Thursday, September 1, 2016

Where Does the Failure Come From?

This is a rather basic question, but rather profound if you think about it. Where does the failure come from? For the safety professional, identifying the sources of failure in organizations, the causes of accidents, is crucial. The answer to this question guides where we spend our time, what problems we look for and what solutions we choose.

To illustrate this, from our perspective, there are two basic viewpoints on what the answer is to the question where does the failure come from? For the sake of simplicity, we will just call them the Broken Parts and the Functioning System perspectives. Each perspective has its own assumptions as to what causes accidents, what causes safety, where the problems in organizations are and what the safety professional should do about it. We will discuss each perspective in kind.

The Failure Comes from Broken Parts

The first perspective, the perspective held by many in the safety profession, is that when an organization experiences failure, such as an accident, the failure came because something broke or failed.
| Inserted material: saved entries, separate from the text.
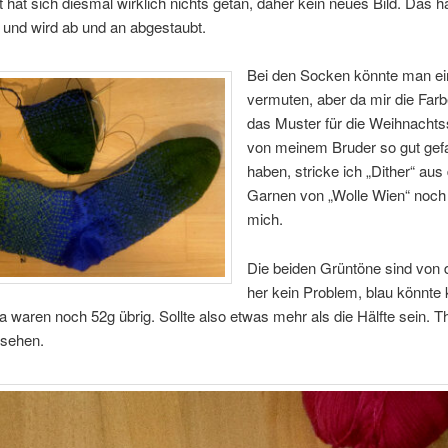
hat sich diesmal wirklich nichts getan, daher kein neues Bild. Das h
 und wird ab und an abgestaubt.
Bei den Socken könnte man ei
vermuten, aber da mir die Far
das Muster für die Weihnacht
von meinem Bruder so gut gefa
haben, stricke ich „Dither“ aus
Garnen von „Wolle Wien“ noch 
mich.
Die beiden Grüntöne sind von
her kein Problem, blau könnte
 waren noch 52g übrig. Sollte also etwas mehr als die Hälfte sein. T
 sehen.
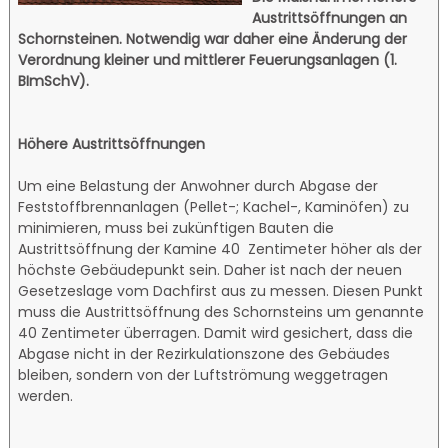
Austrittsöffnungen an
Schornsteinen. Notwendig war daher eine Änderung der
Verordnung kleiner und mittlerer Feuerungsanlagen (1.
BImSchV).
Höhere Austrittsöffnungen
Um eine Belastung der Anwohner durch Abgase der
Feststoffbrennanlagen (Pellet-; Kachel-, Kaminöfen) zu
minimieren, muss bei zukünftigen Bauten die
Austrittsöffnung der Kamine 40 Zentimeter höher als der
höchste Gebäudepunkt sein. Daher ist nach der neuen
Gesetzeslage vom Dachfirst aus zu messen. Diesen Punkt
muss die Austrittsöffnung des Schornsteins um genannte
40 Zentimeter überragen. Damit wird gesichert, dass die
Abgase nicht in der Rezirkulationszone des Gebäudes
bleiben, sondern von der Luftströmung weggetragen
werden.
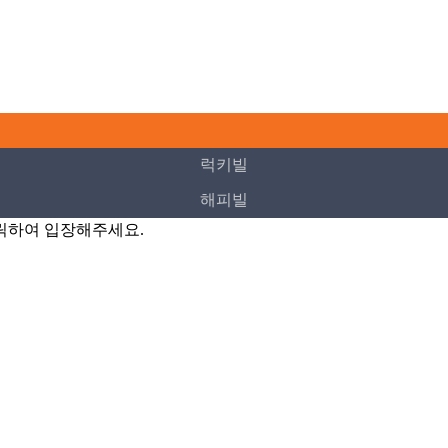
럭키빌
해피빌
경마NOW
이야기마당
SMS성적
전문가분석
예상지
조교+방송
경마정보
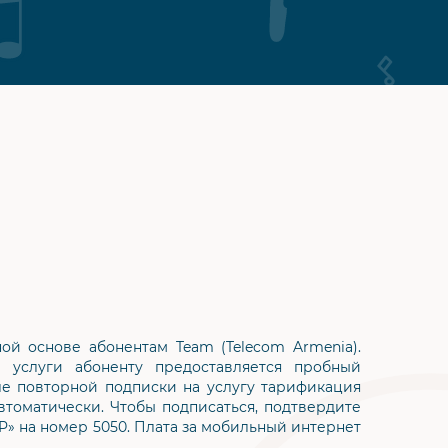
ой основе абонентам Team (Telecom Armenia).
 услуги абоненту предоставляется пробный
ле повторной подписки на услугу тарификация
втоматически. Чтобы подписаться, подтвердите
OP» на номер 5050. Плата за мобильный интернет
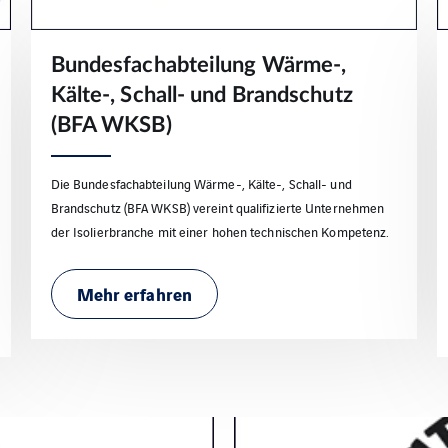
Bundesfachabteilung Wärme-,
Kälte-, Schall- und Brandschutz
(BFA WKSB)
Die Bundesfachabteilung Wärme-, Kälte-, Schall- und
Brandschutz (BFA WKSB) vereint qualifizierte Unternehmen
der Isolierbranche mit einer hohen technischen Kompetenz.
Mehr erfahren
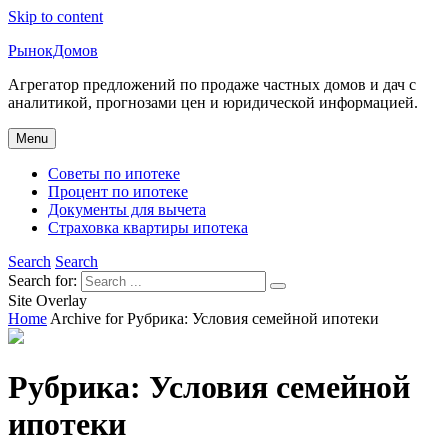
Skip to content
РынокДомов
Агрегатор предложений по продаже частных домов и дач с
аналитикой, прогнозами цен и юридической информацией.
Menu
Советы по ипотеке
Процент по ипотеке
Документы для вычета
Страховка квартиры ипотека
Search
Search
Search for:
Site Overlay
Home
Archive for
Рубрика:
Условия семейной ипотеки
Рубрика:
Условия семейной
ипотеки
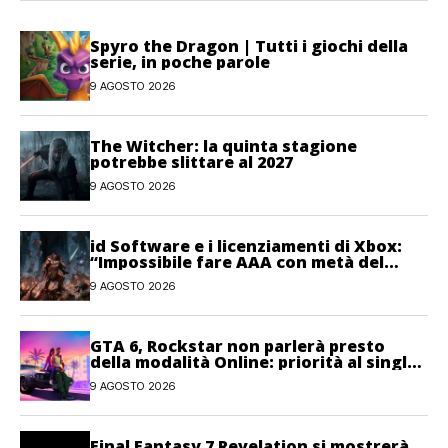
Spyro the Dragon | Tutti i giochi della
serie, in poche parole
9 AGOSTO 2026
The Witcher: la quinta stagione
potrebbe slittare al 2027
9 AGOSTO 2026
id Software e i licenziamenti di Xbox:
“Impossibile fare AAA con metà del
personale”
9 AGOSTO 2026
GTA 6, Rockstar non parlerà presto
della modalità Online: priorità al single-
player
9 AGOSTO 2026
Final Fantasy 7 Revelation si mostrerà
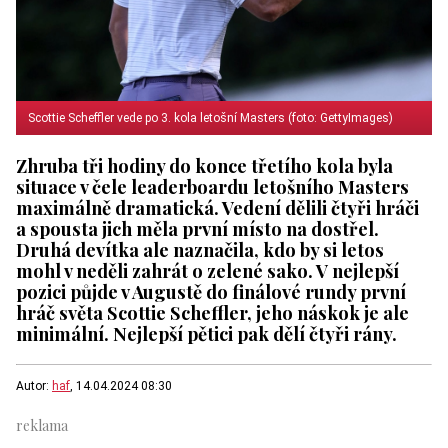
Scottie Scheffler vede po 3. kola letošní Masters (foto: GettyImages)
Zhruba tři hodiny do konce třetího kola byla
situace v čele leaderboardu letošního Masters
maximálně dramatická. Vedení dělili čtyři hráči
a spousta jich měla první místo na dostřel.
Druhá devítka ale naznačila, kdo by si letos
mohl v neděli zahrát o zelené sako. V nejlepší
pozici půjde v Augustě do finálové rundy první
hráč světa Scottie Scheffler, jeho náskok je ale
minimální. Nejlepší pětici pak dělí čtyři rány.
Autor:
haf
, 14.04.2024 08:30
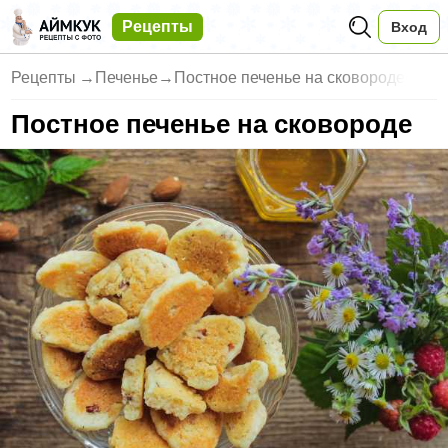
Рецепты
Вход
Рецепты
→
Печенье
→
Постное печенье на сковороде
Постное печенье на сковороде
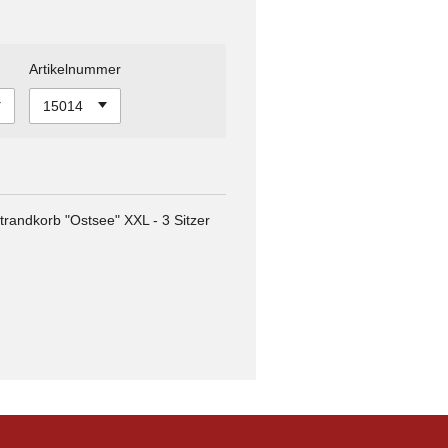
Artikelnummer
trandkorb "Ostsee" XXL - 3 Sitzer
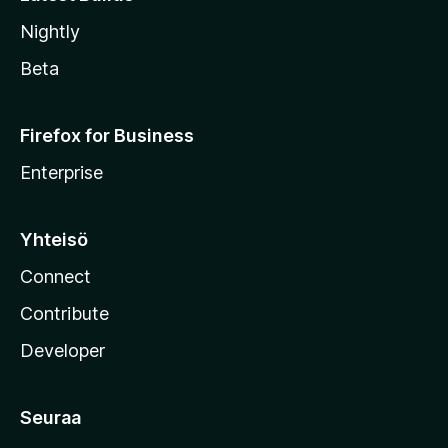
Nightly
Beta
Firefox for Business
Enterprise
Yhteisö
Connect
Contribute
Developer
Seuraa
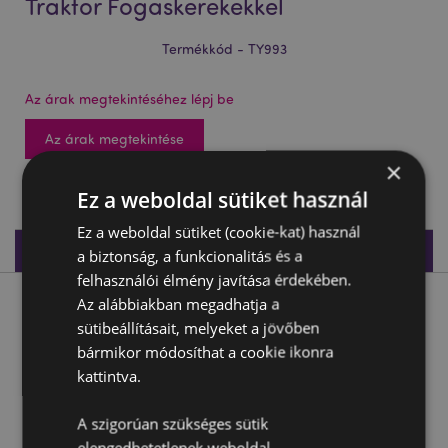
Traktor Fogaskerekekkel
Termékkód - TY993
Az árak megtekintéséhez lépj be
Az árak megtekintése
×
36 db készleten
Ez a weboldal sütiket használ
Ez a weboldal sütiket (cookie-kat) használ
Termékleírás
a biztonság, a funkcionalitás és a
felhasználói élmény javítása érdekében.
Az alábbiakban megadhatja a
Termékleírás
sütibeállításait, melyeket a jövőben
bármikor módosíthat a cookie ikonra
Felhúzhatós Játék - Kaszkadőr Traktor Fogaskerekekkel
kattintva.
Anyaga:
Műanyag (ABS)
CE jelöléssel ellátott termék:
A szigorúan szükséges sütik
Igen
elengedhetetlenek weboldal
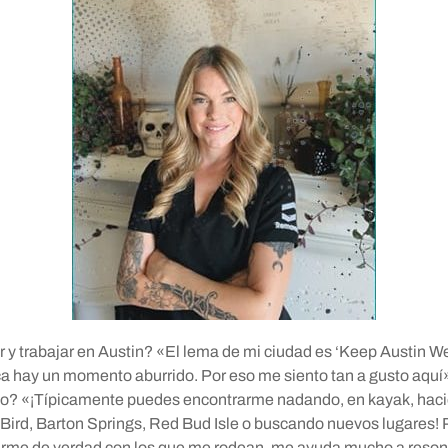
r y trabajar en Austin? «El lema de mi ciudad es ‘Keep Austin We
a hay un momento aburrido. Por eso me siento tan a gusto aquí
bajo? «¡Típicamente puedes encontrarme nadando, en kayak, hac
 Bird, Barton Springs, Red Bud Isle o buscando nuevos lugares! P
arme de verdad con los que me rodean, me ayuda mucho a resona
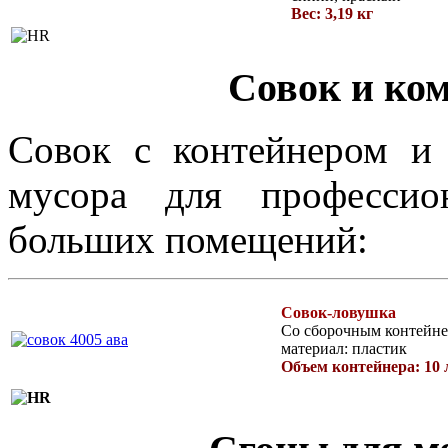
Вес: 3,19 кг
Совок и ко
Совок с контейнером и
мусора для профессио
больших помещений:
Совок-ловушка
Со сборочным контейне
материал: пластик
Объем контейнера: 10 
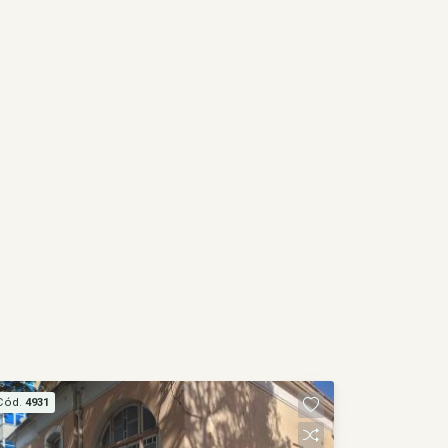
Cód.
4931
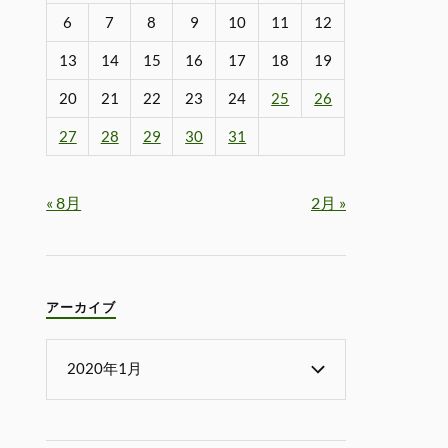
6
7
8
9
10
11
12
13
14
15
16
17
18
19
20
21
22
23
24
25
26
27
28
29
30
31
« 8月
2月 »
アーカイブ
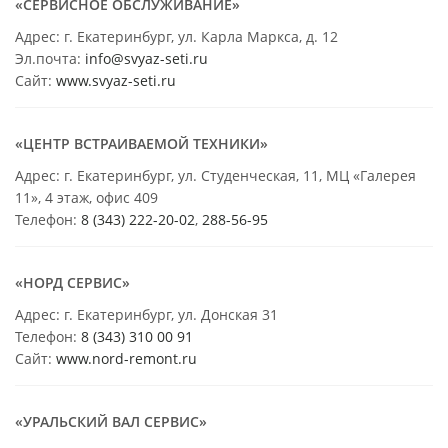
«СЕРВИСНОЕ ОБСЛУЖИВАНИЕ»
Адрес: г. Екатеринбург, ул. Карла Маркса, д. 12
Эл.почта:
info@svyaz-seti.ru
Сайт:
www.svyaz-seti.ru
«ЦЕНТР ВСТРАИВАЕМОЙ ТЕХНИКИ»
Адрес: г. Екатеринбург, ул. Студенческая, 11, МЦ «Галерея
11», 4 этаж, офис 409
Телефон:
8 (343) 222-20-02
,
288-56-95
«НОРД СЕРВИС»
Адрес: г. Екатеринбург, ул. Донская 31
Телефон:
8 (343) 310 00 91
Сайт:
www.nord-remont.ru
«УРАЛЬСКИЙ ВАЛ СЕРВИС»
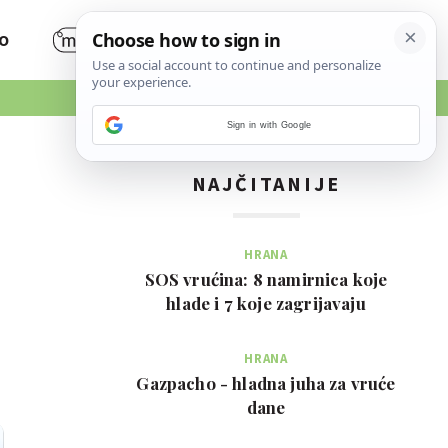
O
Sign in with Google
NAJČITANIJE
HRANA
SOS vrućina: 8 namirnica koje
hlade i 7 koje zagrijavaju
HRANA
Gazpacho - hladna juha za vruće
dane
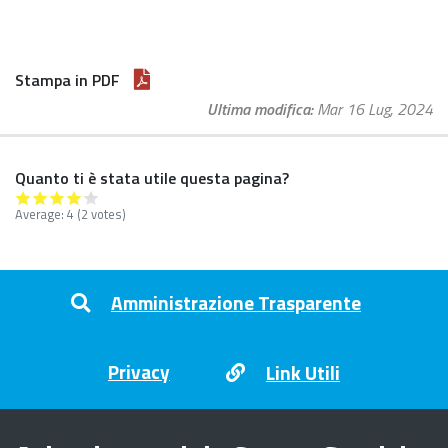
Stampa in PDF
Ultima modifica
Mar 16 Lug, 2024
Quanto ti è stata utile questa pagina?
Average:
4
(
2
votes)
Footer menu
Amministrazione Trasparente
Privacy
Link Utili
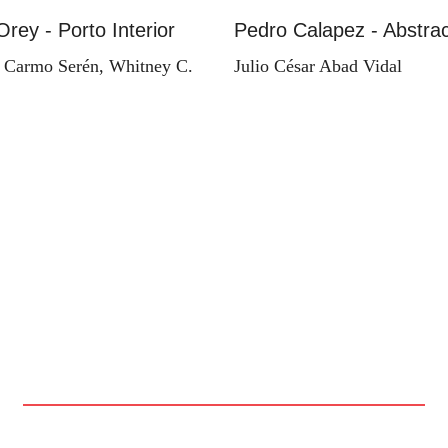
Orey - Porto Interior
Pedro Calapez - Abstrac
 Carmo Serén, Whitney C.
Julio César Abad Vidal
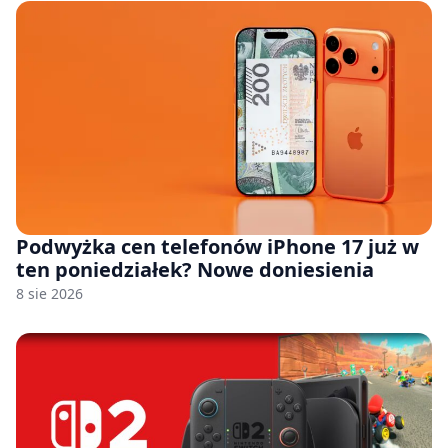
Podwyżka cen telefonów iPhone 17 już w
ten poniedziałek? Nowe doniesienia
8 sie 2026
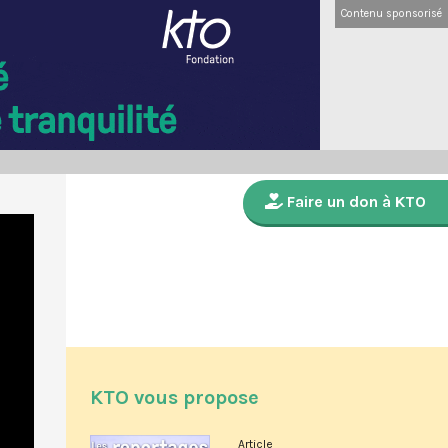
Contenu sponsorisé
Faire un don à KTO
KTO vous propose
Article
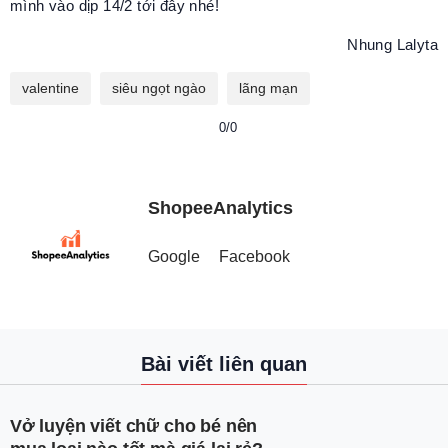
mình vào dịp 14/2 tới đây nhé!
Nhung Lalyta
valentine
siêu ngọt ngào
lãng mạn
0/0
ShopeeAnalytics
Google
Facebook
Bài viết liên quan
Vở luyện viết chữ cho bé nên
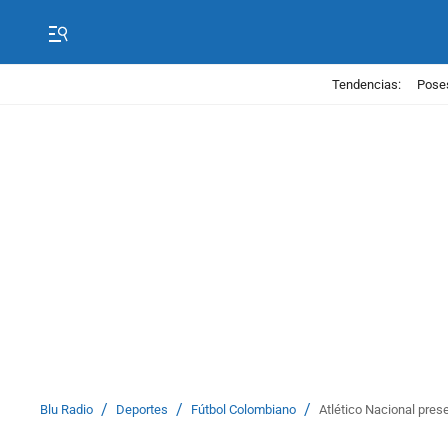
Tendencias:
Poses
/
/
/
Blu Radio
Deportes
Fútbol Colombiano
Atlético Nacional pre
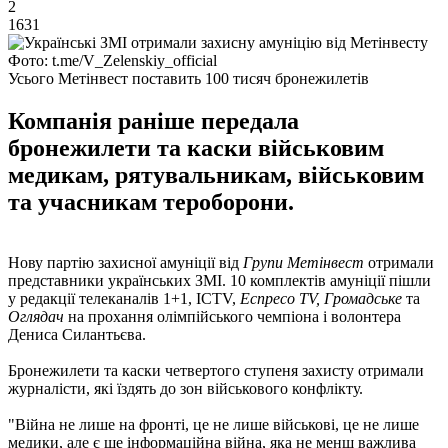
2
1631
Фото: t.me/V_Zelenskiy_official
Усього Метінвест поставить 100 тисяч бронежилетів
Компанія раніше передала
бронежилети та каски військовим
медикам, рятувальникам, військовим
та учасникам тероборони.
Нову партію захисної амуніції від
Групи
Метінвест
отримали
представники українських ЗМІ. 10 комплектів амуніції пішли
у редакції телеканалів 1+1, ICTV,
Еспресо TV, Громадське
та
Оглядач
на прохання олімпійського чемпіона і волонтера
Дениса Силантьєва.
Бронежилети та каски четвертого ступеня захисту отримали
журналісти, які їздять до зон військового конфлікту.
"Війна не лише на фронті, це не лише військові, це не лише
медики, але є ще інформаційна війна, яка не менш важлива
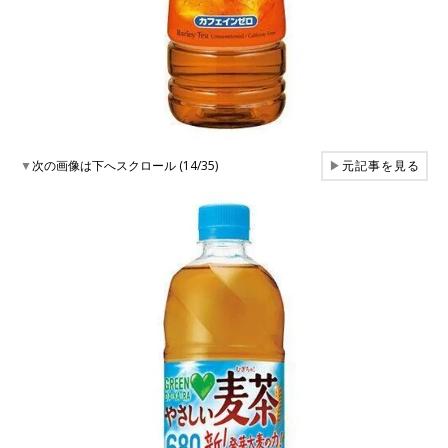
▼
次の画像は下へスクロール (14/35)
▶
元記事を見る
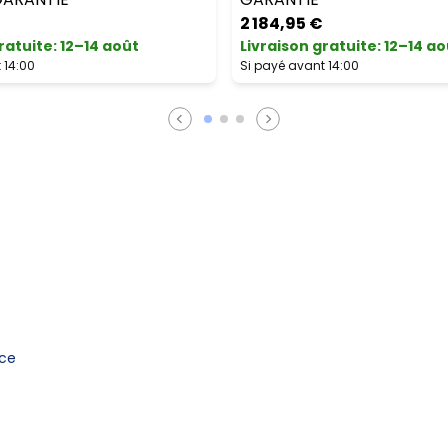
2 184,95 €
ratuite
:
12–14 août
Livraison gratuite
:
12–14 ao
 14:00
Si payé avant 14:00
nce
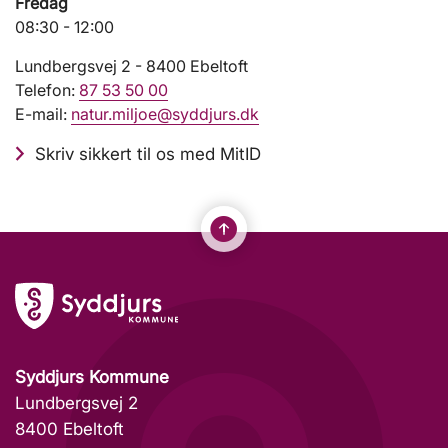
Fredag
08:30 - 12:00
Lundbergsvej 2 - 8400 Ebeltoft
Telefon:
87 53 50 00
E-mail:
natur.miljoe@syddjurs.dk
Skriv sikkert til os med MitID
Syddjurs Kommune
Lundbergsvej 2
8400 Ebeltoft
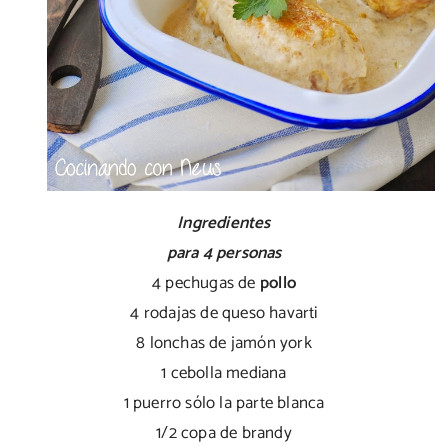
Ingredientes
para 4 personas
4 pechugas de
pollo
4 rodajas de queso havarti
8 lonchas de jamón york
1 cebolla mediana
1 puerro sólo la parte blanca
1/2 copa de brandy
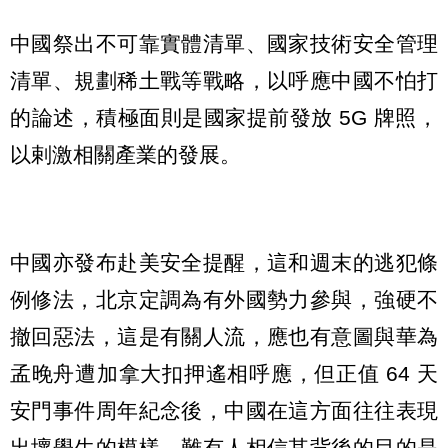
中國祭出不可靠實體清單、國家技術安全管理
清單、規劃稀土戰等戰略，以呼應中國不怕打
的論述，積極面則是國家提前發放 5G 牌照，
以剌激相關產業的發展。
中國亦發布赴美安全提醒，這和週末的逃犯條
例修法，北京定調為有外國勢力參與，強硬不
撤回惡法，這是有關人流，應也有意圖與華為
孟晚舟遭加拿大扣押遙相呼應，但正值 64 天
安門事件周年紀念後，中國在這方面往往表現
出壞學生的模樣，難有人相信其背後的目的是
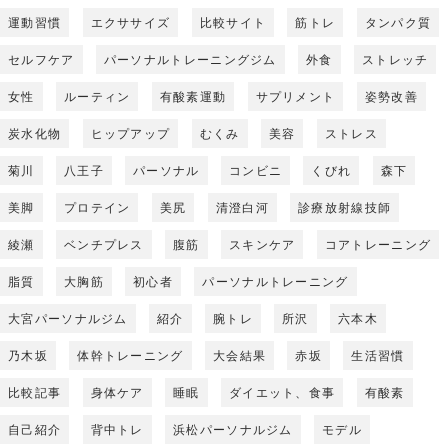
運動習慣
エクササイズ
比較サイト
筋トレ
タンパク質
セルフケア
パーソナルトレーニングジム
外食
ストレッチ
女性
ルーティン
有酸素運動
サプリメント
姿勢改善
炭水化物
ヒップアップ
むくみ
美容
ストレス
菊川
八王子
パーソナル
コンビニ
くびれ
森下
美脚
プロテイン
美尻
清澄白河
診療放射線技師
綾瀬
ベンチプレス
腹筋
スキンケア
コアトレーニング
脂質
大胸筋
初心者
パーソナルトレーニング
大宮パーソナルジム
紹介
腕トレ
所沢
六本木
乃木坂
体幹トレーニング
大会結果
赤坂
生活習慣
比較記事
身体ケア
睡眠
ダイエット、食事
有酸素
自己紹介
背中トレ
浜松パーソナルジム
モデル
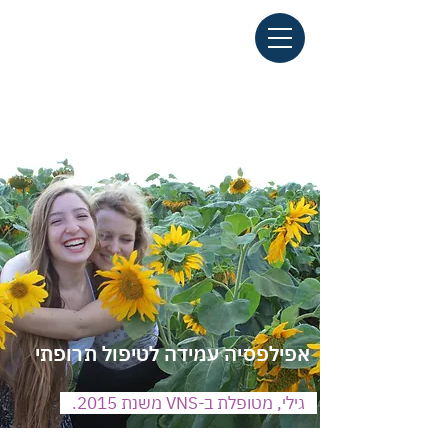
אפילפסיה עמידה לטיפול תרופתי
גילי, מטופלת ב-VNS משנת 2015.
Everything was working fine, but then something or someone screwed up and that caused the failure. So, for example, an employee is injured when she put her arm into a piece of equipment and is partially pulled in. The failure from the perspective of the Broken Parts camp comes from erratic employees. The employee should not have put her arm in the machine to begin with. The broken part in this case is the employee, usually in their decision-making processes. If it weren’t for this then the accident would not have happened.

What causes accidents and what causes safety?

From the Broken Parts perspective, accidents are caused when something in the organization deviates from the intended design. This could be from equipment that fails, but most likely is from a person deviating from the rules or procedures put in place.

Conversely then, safety is created when everything and everyone follows the plan. It is only when we deviate that accidents happen. The organization itself is basically safe. It is only through deviation that unsafety creeps in.

Where do we look?

Following from the above, when an accident happens, all we have to do is look for those parts of our organization that deviated from the intended design. This is the so-called “root cause” or “root causes”.

If we want to prevent accidents, all we need to do is prevent deviations and variability in performance. We want things to be standard and uniform. Only when things begin to vary in their performance do we have problems.

What do we fix?

Again, it follows the above that our job is to find those parts that are broken or in the process of breaking and either fix them or replace them. Again, typically the issue is one of human behavior, because people are typically less reliable than machines. So we need to fix the individual’s behavior through typical behavior interventions, up to and including termination. Often we don’t go that far though, so we just implement more controls in the form of rules, policies, procedures, observations, audits, etc. If we decide to get more “enlightened” then we look for opportunities to engineer the human out of the system entirely through automation.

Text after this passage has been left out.